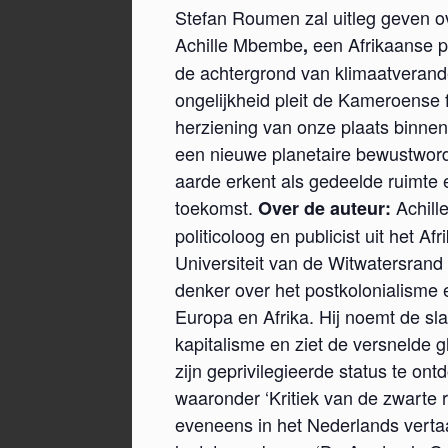
Stefan Roumen zal uitleg geven 
Achille Mbembe
een Afrikaanse p
,
de achtergrond van klimaatverande
ongelijkheid pleit de Kameroense
herziening van onze plaats binnen
een nieuwe planetaire bewustword
aarde erkent als gedeelde ruimte
toekomst.
Achill
Over de auteur:
politicoloog en publicist uit het
Universiteit van de Witwatersrand i
denker over het postkolonialisme 
Europa en Afrika. Hij noemt de sla
kapitalisme en ziet de versnelde 
zijn geprivilegieerde status te on
waaronder ‘Kritiek van de zwarte r
eveneens in het Nederlands verta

_ _ _ _ _

Each entry above is to be duplicated exactly, and its pictures omitted.

- **WRITTEN SOLUTION**:
Stefan Roumen zal uitleg geven 
Achille Mbembe
een Afrikaanse p
,
de achtergrond van klimaatverande
ongelijkheid pleit de Kameroense
herziening van onze plaats binnen
een nieuwe planetaire bewustword
aarde erkent als gedeelde ruimte
toekomst.
Achill
Over de auteur:
politicoloog en publicist uit het
Universiteit van de Witwatersrand i
denker over het postkolonialisme 
Europa en Afrika. Hij noemt de sla
kapitalisme en ziet de versnelde 
zijn geprivilegieerde status te on
waaronder ‘Kritiek van de zwarte r
eveneens in het Nederlands verta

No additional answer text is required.